§ **Task prompt**: Output exactly those lines of the data that lie between the line containing "manager will contact you." and the final line, both ends counted.

━━ Supplied data ━━

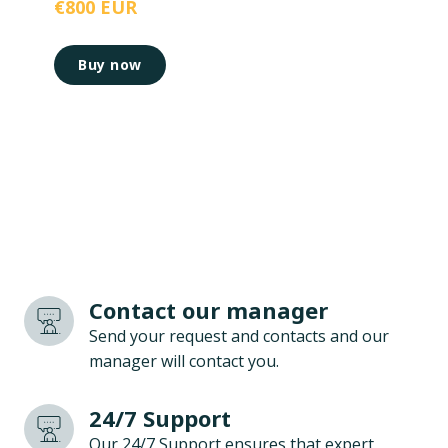
€800 EUR
Buy now
Contact our manager
Send your request and contacts and our
manager will contact you.
24/7 Support
Our 24/7 Support ensures that expert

━━━

§ **Exercise solution**:
manager will contact you.
24/7 Support
Our 24/7 Support ensures that expert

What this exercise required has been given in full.